Experiments revealed that the cavefish also have constantly elevated blood sugar but don’t appear to suffer the consequences people do, such as nerve and blood-vessel damage.
“When the proteins in our blood are soaked in sugar all the time, they don’t function as well because they essentially get sugarcoated,” explained co-first author Misty Riddle, a postdoctoral fellow in the Tabin lab. “The cavefish have high blood sugar, but no sugarcoated proteins. How do they do that?”
For now, the answer—which Riddle suggests could inspire treatment strategies for diabetes-associated tissue damage—remains a mystery.
Probing deeper
Since cavefish aren’t a well-studied model for human metabolism, the researchers had to figure out protocols as they went, including developing a fish version of a glucose tolerance test.
They compared three different populations of cavefish with their surface-dwelling, metabolically normal cousins and found that the cavefish enjoy equally long lives despite their insulin resistance.
The researchers then bred the cavefish with the surface fish and studied hundreds of the resulting hybrids. They found that hybrids with the cavefish mutation weighed more and had higher blood-sugar levels than those without the mutation.

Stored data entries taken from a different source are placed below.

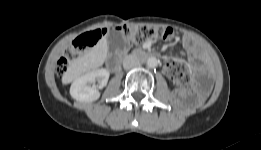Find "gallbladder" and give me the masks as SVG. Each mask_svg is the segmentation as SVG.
Instances as JSON below:
<instances>
[{"label": "gallbladder", "mask_w": 261, "mask_h": 150, "mask_svg": "<svg viewBox=\"0 0 261 150\" xmlns=\"http://www.w3.org/2000/svg\"><path fill=\"white\" fill-rule=\"evenodd\" d=\"M108 49L111 53H119L127 47V43L120 31L111 30L107 35Z\"/></svg>", "instance_id": "gallbladder-1"}]
</instances>
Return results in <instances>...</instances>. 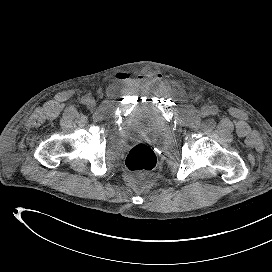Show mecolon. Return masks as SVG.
Listing matches in <instances>:
<instances>
[{"instance_id":"5ec220e1","label":"colon","mask_w":272,"mask_h":272,"mask_svg":"<svg viewBox=\"0 0 272 272\" xmlns=\"http://www.w3.org/2000/svg\"><path fill=\"white\" fill-rule=\"evenodd\" d=\"M157 163V157L153 149L146 144H137L127 154L125 165L130 171H149Z\"/></svg>"}]
</instances>
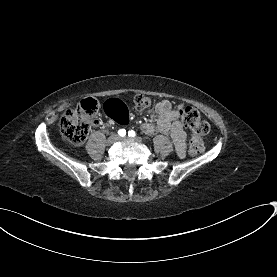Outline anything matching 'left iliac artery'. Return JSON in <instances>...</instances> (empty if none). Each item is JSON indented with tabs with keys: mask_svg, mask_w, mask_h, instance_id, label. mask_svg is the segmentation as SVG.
Segmentation results:
<instances>
[{
	"mask_svg": "<svg viewBox=\"0 0 277 277\" xmlns=\"http://www.w3.org/2000/svg\"><path fill=\"white\" fill-rule=\"evenodd\" d=\"M128 136H129V137H135V136H136V132H135L134 130H130V131L128 132Z\"/></svg>",
	"mask_w": 277,
	"mask_h": 277,
	"instance_id": "1",
	"label": "left iliac artery"
}]
</instances>
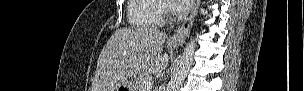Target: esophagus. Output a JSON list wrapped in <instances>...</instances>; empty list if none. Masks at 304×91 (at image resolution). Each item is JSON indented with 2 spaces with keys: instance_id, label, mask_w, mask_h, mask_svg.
<instances>
[{
  "instance_id": "obj_1",
  "label": "esophagus",
  "mask_w": 304,
  "mask_h": 91,
  "mask_svg": "<svg viewBox=\"0 0 304 91\" xmlns=\"http://www.w3.org/2000/svg\"><path fill=\"white\" fill-rule=\"evenodd\" d=\"M200 5V0L194 1L193 9L189 15V17L178 27L176 32L170 37L169 43L174 46H181L185 42L186 38L188 37L194 19L197 15L198 8Z\"/></svg>"
}]
</instances>
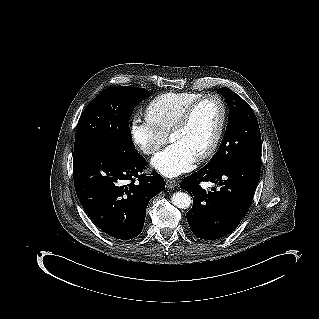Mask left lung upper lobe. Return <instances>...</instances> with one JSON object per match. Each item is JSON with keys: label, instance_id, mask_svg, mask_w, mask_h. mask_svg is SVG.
Segmentation results:
<instances>
[{"label": "left lung upper lobe", "instance_id": "left-lung-upper-lobe-1", "mask_svg": "<svg viewBox=\"0 0 319 319\" xmlns=\"http://www.w3.org/2000/svg\"><path fill=\"white\" fill-rule=\"evenodd\" d=\"M217 93L227 99L229 120L220 147L207 165H224L246 158L261 157L260 130L252 108L226 87L218 89Z\"/></svg>", "mask_w": 319, "mask_h": 319}]
</instances>
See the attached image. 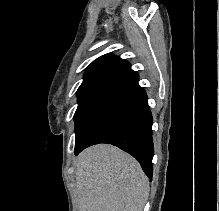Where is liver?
<instances>
[{"instance_id": "6515ba94", "label": "liver", "mask_w": 219, "mask_h": 211, "mask_svg": "<svg viewBox=\"0 0 219 211\" xmlns=\"http://www.w3.org/2000/svg\"><path fill=\"white\" fill-rule=\"evenodd\" d=\"M79 211H142L149 179L132 155L109 143L91 145L77 155Z\"/></svg>"}]
</instances>
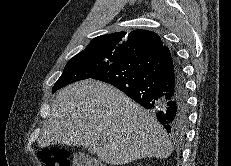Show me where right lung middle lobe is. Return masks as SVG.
<instances>
[{"instance_id": "1", "label": "right lung middle lobe", "mask_w": 231, "mask_h": 166, "mask_svg": "<svg viewBox=\"0 0 231 166\" xmlns=\"http://www.w3.org/2000/svg\"><path fill=\"white\" fill-rule=\"evenodd\" d=\"M119 61H121V58L117 56L83 50L67 63L62 75L53 87V93L70 83L91 78L106 67Z\"/></svg>"}]
</instances>
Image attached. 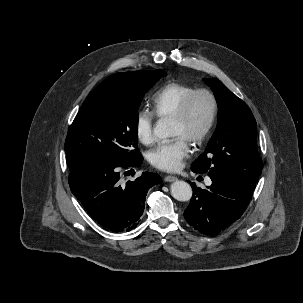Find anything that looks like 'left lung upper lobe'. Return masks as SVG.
<instances>
[{"mask_svg":"<svg viewBox=\"0 0 303 303\" xmlns=\"http://www.w3.org/2000/svg\"><path fill=\"white\" fill-rule=\"evenodd\" d=\"M218 104V123L206 151L192 164L196 173H218L252 189L262 171L256 142L257 125L249 107L221 81L204 78Z\"/></svg>","mask_w":303,"mask_h":303,"instance_id":"left-lung-upper-lobe-1","label":"left lung upper lobe"}]
</instances>
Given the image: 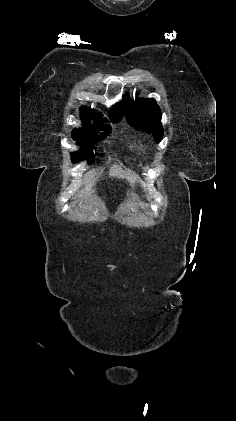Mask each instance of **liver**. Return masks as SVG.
<instances>
[{
    "label": "liver",
    "mask_w": 236,
    "mask_h": 421,
    "mask_svg": "<svg viewBox=\"0 0 236 421\" xmlns=\"http://www.w3.org/2000/svg\"><path fill=\"white\" fill-rule=\"evenodd\" d=\"M109 176H117V178H127L129 182H134V174H132L130 170H127V172H125V170H123L121 166H118V164H113V166H111L109 170ZM93 178V172H87L86 178L84 180V188H82L81 190L82 196H87V194H90L93 186Z\"/></svg>",
    "instance_id": "6515ba94"
}]
</instances>
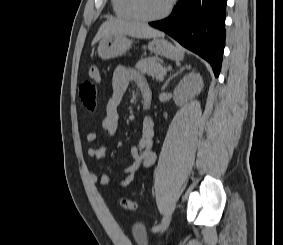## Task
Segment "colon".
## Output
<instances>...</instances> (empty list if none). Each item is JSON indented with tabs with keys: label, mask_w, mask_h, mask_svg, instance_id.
I'll use <instances>...</instances> for the list:
<instances>
[{
	"label": "colon",
	"mask_w": 283,
	"mask_h": 245,
	"mask_svg": "<svg viewBox=\"0 0 283 245\" xmlns=\"http://www.w3.org/2000/svg\"><path fill=\"white\" fill-rule=\"evenodd\" d=\"M89 79L93 82H97L100 79V72L96 65H92L89 68L88 71ZM121 206L128 210V211H134L137 208V205L134 201L124 198L121 200Z\"/></svg>",
	"instance_id": "1"
}]
</instances>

“I hope people get excited about cavefish as a model.” —Ariel Aspiras
Going a step further, the researchers transplanted the cavefish mutation into zebrafish and confirmed that it contributes to both insulin resistance and weight gain.

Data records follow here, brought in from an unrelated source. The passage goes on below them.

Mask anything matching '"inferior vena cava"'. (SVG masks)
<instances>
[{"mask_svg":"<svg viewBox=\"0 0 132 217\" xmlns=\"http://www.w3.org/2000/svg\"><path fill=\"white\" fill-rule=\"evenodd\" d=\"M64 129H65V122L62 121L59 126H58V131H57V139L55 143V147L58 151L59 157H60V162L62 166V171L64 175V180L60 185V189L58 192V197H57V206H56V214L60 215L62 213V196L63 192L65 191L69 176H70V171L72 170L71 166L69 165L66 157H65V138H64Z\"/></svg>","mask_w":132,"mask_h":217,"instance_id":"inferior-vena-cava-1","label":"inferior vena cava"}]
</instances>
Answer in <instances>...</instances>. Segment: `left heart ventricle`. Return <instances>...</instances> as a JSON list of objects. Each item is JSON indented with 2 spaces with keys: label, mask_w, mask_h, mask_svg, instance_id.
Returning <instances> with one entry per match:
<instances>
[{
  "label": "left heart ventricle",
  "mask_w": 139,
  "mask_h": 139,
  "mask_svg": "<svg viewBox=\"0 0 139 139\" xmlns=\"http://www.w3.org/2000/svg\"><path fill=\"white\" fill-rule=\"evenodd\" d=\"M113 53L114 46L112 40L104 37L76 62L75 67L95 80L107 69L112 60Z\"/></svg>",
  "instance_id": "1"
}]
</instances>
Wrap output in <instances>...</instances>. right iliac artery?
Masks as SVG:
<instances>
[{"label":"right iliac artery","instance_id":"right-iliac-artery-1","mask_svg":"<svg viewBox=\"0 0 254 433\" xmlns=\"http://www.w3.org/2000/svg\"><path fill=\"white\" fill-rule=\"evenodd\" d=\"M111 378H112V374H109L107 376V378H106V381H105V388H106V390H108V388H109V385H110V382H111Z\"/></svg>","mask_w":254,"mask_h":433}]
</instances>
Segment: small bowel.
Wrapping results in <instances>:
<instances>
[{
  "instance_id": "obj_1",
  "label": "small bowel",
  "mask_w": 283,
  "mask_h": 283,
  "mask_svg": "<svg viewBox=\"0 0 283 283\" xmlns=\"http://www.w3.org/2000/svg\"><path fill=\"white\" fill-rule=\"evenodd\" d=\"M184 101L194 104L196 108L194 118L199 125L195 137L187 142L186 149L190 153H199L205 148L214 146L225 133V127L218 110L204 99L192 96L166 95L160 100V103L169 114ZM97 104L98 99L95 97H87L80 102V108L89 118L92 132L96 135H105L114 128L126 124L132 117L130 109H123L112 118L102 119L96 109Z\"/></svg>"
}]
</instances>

The scientists are now searching for other genes that shape cavefish metabolism.
Along the way, they intend to show colleagues that the fish are a useful tool for studying human metabolism.
“I hope people get excited about cavefish as a model when they see that we can provide insight into phenomena even as well-studied as insulin resistance,” said Aspiras.
This work was supported by the National Institutes of Health (grant HD089934) and the Stowers Institute.
Tabin lab members Brian Martineau, Megan Peavey and Julius Tabin are co-authors on the paper. Additional authors are affiliated with the University of Minnesota and New York University.